Switch Different
x180 writes "Those goofy hackers over at the O'Reilly Open Source Convention in San Diego this week have, in a spate of fun, put together a series of Switch ad spoofs for the geeky ones. Writes Rael Dornfest in his blog, 'You've no doubt seen Apple's fabulous Switch campaign commercials. But what of the others? The geeky ones. The scripters. The sysadmins in their server cages. The command-line jockeys. Those through whom the source flows openly.' See the stories of hackers chucking Emacs in favor of Vi, leaving Perl to explore Python, and leaving the familiar home of Unix to play with XP." These, of course, aren't the only switch parodies. Their numbers are Legion.
An article on Yahoo News today about Northgate's new "challenge" to Apple with their all-in-one computer/home multimedia machine (Personally, I think it looks sort of a combo iMac/eMac ... an eiMac) was the latest example to my mind.

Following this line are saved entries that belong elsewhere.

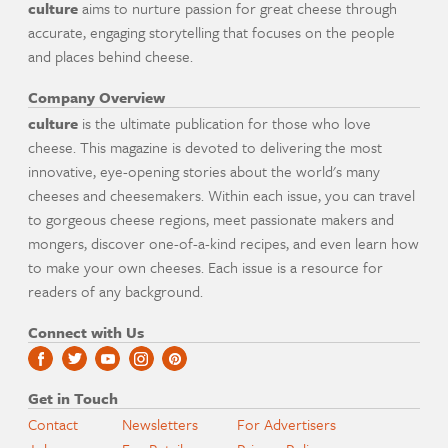
culture
aims to nurture passion for great cheese through
accurate, engaging storytelling that focuses on the people
and places behind cheese.
Company Overview
culture
is the ultimate publication for those who love
cheese. This magazine is devoted to delivering the most
innovative, eye-opening stories about the world's many
cheeses and cheesemakers. Within each issue, you can travel
to gorgeous cheese regions, meet passionate makers and
mongers, discover one-of-a-kind recipes, and even learn how
to make your own cheeses. Each issue is a resource for
readers of any background.
Connect with Us
Get in Touch
Contact
Newsletters
For Advertisers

Flat screens were unusual and esoteric. Apple makes them defacto with the iMac; now they are expected, necessary. MP3 players externally were the size of walkmen (and internally not much better then zip disks), connected via USB (if you were lucky) and were incredibly kludgy. Out comes the iPod; everyone is racing to remake/top them.
I remember when the beige computer makers tried to reinvent their products with translucent plastic as if that was the key to the original iMac/G3s. I remember how desperate and sad Windows 1 - 3.1 were in their attempts to approach the simple elegance of the Mac OS. I remember how many Gnome/KDE Aqua themes were floating about (and still are, slightly under the radar) after OS X was unveiled.
My point: however much Linux drives the geek masses forward in their open source quest, Apple is the internalized mental image that a majority of people hold when they think of the next step in computing. Not just civilians: examine the Aqua themed page that you're reading right now.
(For every "too damn expensive, one button mouse" geek dismisser, I wonder how many are willing to admit that they drool at night at the thought of owning a TI Powerbook, and wish they could have back all the months it took them to try and configure their window manager to approach the functionality of Aqua out of the box).
Maybe there are a lot of switch ads because people find them annoying and stupid?
... an eiMac) was the latest example to my mind.
An article [yahoo.com] on Yahoo News today about Northgate's new "challenge" to Apple with their all-in-one computer/home multimedia machine [northgate.com] (Personally, I think it looks sort of a combo iMac/eMac
Well of course you do. But to me, it just looks like any other 'all in one' PC. There's no rounded bulb like the old school imac/emac, there's no swivel stand like the new imacs. There are lots of
MP3 players externally were the size of walkmen (and internally not much better then zip disks), connected via USB (if you were lucky) and were incredibly kludge. Out comes the iPod; everyone is racing to remake/top them.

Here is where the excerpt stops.